The overreaching goal of BOUNCE was to examine how women adapt to breast cancer and to illustrate paths to a successful recovery. To achieve this goal, we studied a wide range of variables related to the illness itself (clinical, biological, and treatment-related), patient family and social environment (actual and perceived), as well as social and psychological resources patients could rely upon to help them bounce back. The end product of these factors and processes defines the degree of resilience (as an outcome and a process) over the course of illness.
The baseline data collection of BOUNCE was designed to cover the psychological state of the patients as they take in, and attempt to mentally cope with the diagnosis of breast cancer. By design we studied women diagnosed with highly treatable breast cancers; that is to say, illnesses that may leave scars—both physical and psychological—although their threat to life itself is rather low. As expected only about one-fifth of the participating women reported significant symptoms of anxiety or depression at that time.
As time goes by, most women demonstrate successful adaptation, as indicated by the fact that fewer reported significant symptoms of anxiety or depression when queried again 18 months later.
These percentages, however, belie the diverse personal histories of adaptation known to take place during the critical first months of the illness. Among the most devastating manifestations during this period are negative emotional responses, ranging from fear and anxiety to anger, sadness, and hopelessness. These are also common symptoms of depression and are considered important determinants of well-being in the longer term.
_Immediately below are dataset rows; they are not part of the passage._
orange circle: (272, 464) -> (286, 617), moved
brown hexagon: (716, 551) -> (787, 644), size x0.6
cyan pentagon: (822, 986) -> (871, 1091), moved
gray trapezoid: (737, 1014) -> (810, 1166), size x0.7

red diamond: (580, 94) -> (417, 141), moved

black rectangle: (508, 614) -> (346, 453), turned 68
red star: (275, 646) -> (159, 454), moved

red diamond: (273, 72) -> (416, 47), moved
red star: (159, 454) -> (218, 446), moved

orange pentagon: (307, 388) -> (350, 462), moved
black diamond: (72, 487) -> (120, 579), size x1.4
Fortunately, for most women, these emotional responses are temporary and subside within the first 6-9 months after diagnosis. For a relatively small minority, however, these responses persist longer (at least up to 18 months post-diagnosis). Others report fair emotional status early on, yet develop significant signs of poor well-being as time goes by, seemingly despite a positive medical prognosis, and after completion of cancer treatments.
So what set of factors predispose a woman who reports fair wellbeing when diagnosed with BC to later experience a significant increase in symptoms of anxiety and/or depression?
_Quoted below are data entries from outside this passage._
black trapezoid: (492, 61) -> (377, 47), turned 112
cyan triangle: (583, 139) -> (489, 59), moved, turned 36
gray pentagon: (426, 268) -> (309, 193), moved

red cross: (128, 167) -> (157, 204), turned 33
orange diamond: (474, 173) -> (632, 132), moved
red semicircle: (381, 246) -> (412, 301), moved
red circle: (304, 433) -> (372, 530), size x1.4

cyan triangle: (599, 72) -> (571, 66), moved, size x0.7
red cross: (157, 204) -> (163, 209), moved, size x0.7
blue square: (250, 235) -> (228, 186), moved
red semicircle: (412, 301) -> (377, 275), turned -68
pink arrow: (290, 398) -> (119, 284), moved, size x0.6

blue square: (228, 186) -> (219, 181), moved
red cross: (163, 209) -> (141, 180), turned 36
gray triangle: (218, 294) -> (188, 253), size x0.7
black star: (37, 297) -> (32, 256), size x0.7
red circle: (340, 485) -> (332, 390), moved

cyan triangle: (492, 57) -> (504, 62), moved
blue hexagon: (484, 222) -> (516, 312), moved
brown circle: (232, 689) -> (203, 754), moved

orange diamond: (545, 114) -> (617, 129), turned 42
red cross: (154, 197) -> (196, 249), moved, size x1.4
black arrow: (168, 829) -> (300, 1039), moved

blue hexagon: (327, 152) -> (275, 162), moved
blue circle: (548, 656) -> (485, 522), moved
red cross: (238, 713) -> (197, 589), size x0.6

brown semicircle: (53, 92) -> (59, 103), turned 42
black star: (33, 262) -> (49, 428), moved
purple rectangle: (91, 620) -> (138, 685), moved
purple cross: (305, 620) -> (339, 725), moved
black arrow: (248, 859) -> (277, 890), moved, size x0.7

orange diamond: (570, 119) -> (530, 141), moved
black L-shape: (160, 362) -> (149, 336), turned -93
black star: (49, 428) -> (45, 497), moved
To address this problem in a flexible and sustainable manner, we developed and tested several Machine Learning (ML) models for optimal prediction of 12- and 18-month patient outcomes (in terms of symptoms of mental health and overall quality of life) by aggregating all available patient information from the early phase of illness (i.e., over the first 3 months following diagnosis).
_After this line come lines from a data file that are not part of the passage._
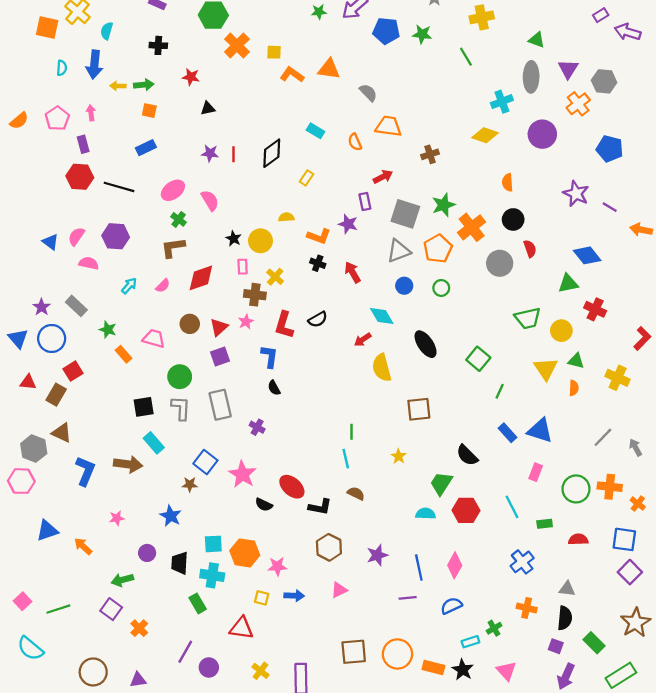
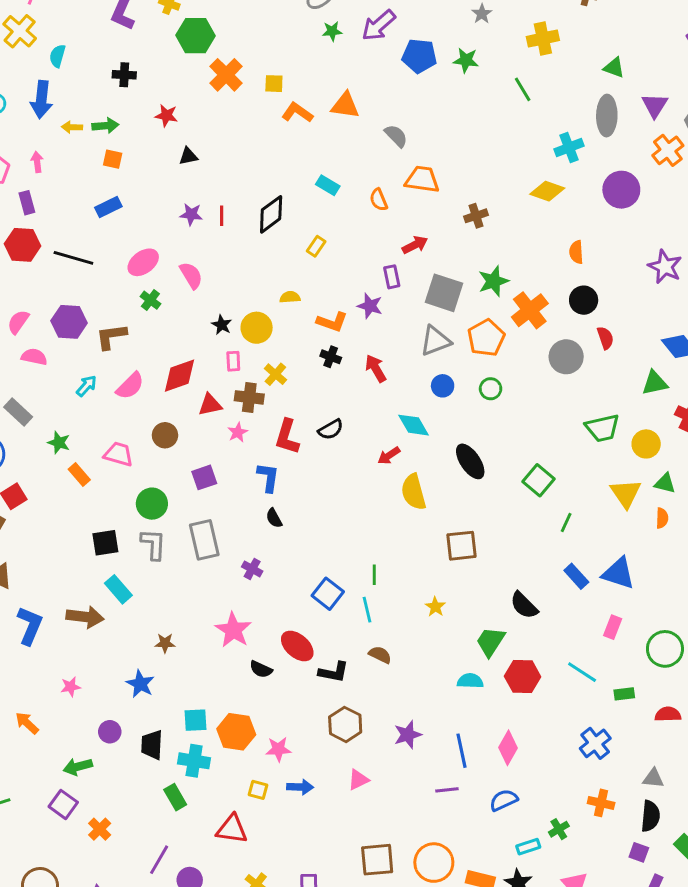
brown L-shape: (173, 248) -> (111, 336), moved
pink semicircle: (163, 286) -> (130, 386), size x1.5
red triangle: (219, 327) -> (210, 405), moved, turned 30
blue square: (205, 462) -> (328, 594), moved
cyan line: (512, 507) -> (582, 672), turned -30

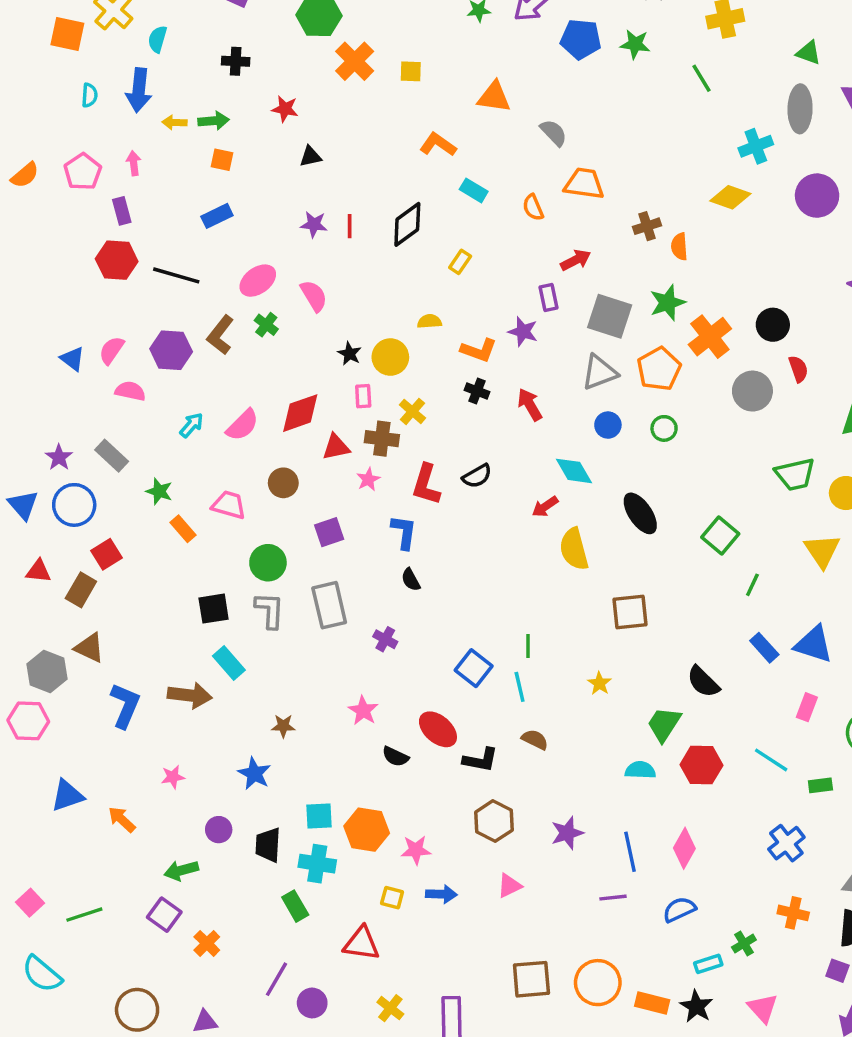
orange L-shape: (297, 113) -> (438, 145), moved
orange semicircle: (576, 252) -> (679, 247), moved
brown L-shape: (111, 336) -> (220, 335), moved, turned -44
pink star: (233, 630) -> (363, 711), size x0.7

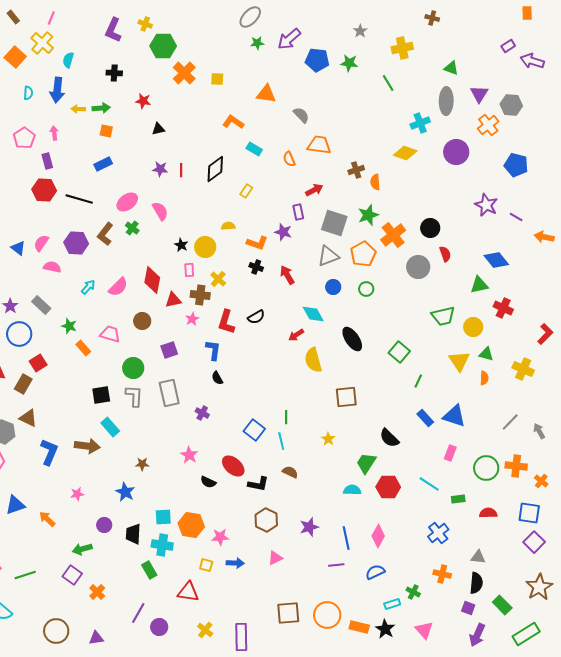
orange square: (67, 34) -> (15, 57), turned 30
red diamond: (300, 413) -> (152, 280), turned -60
green cross: (744, 943) -> (413, 592), turned -32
Potential predictors included:
- patient-reported outcomes (i.e., mental health, distress level, health- and global Quality of Life, and functionality),
- sociodemographic variables (i.e., education level, employment status) and perceived social or health-related support,
- potentially stressful events taking place during the follow-up period (including perceived side effects),
- psychological characteristics and coping reactions (i.e. perceptions of illness, optimism, emotional self-regulation strategies, etc.),
- lifestyle factors (i.e., diet and exercise),
- clinical variables (cancer stage, molecular tumor type, type, and timing of medical treatments), and
- biological indicators of systemic processes (e.g., anemia, creatinine and bilirubin, blood cell counts, etc.).
One of the best-performing Machine Learning models correctly predicted poor psychological status at 18 months following diagnosis for 71% of patients. The same model identified the patients who reported fair psychological status at that time with 76% certainty.
Α second well-performing model correctly predicted a significant decline in psychological status for 76% of patients and correctly identified patients who maintained fair psychological status throughout the 18-month study period with approximately 77% certainty.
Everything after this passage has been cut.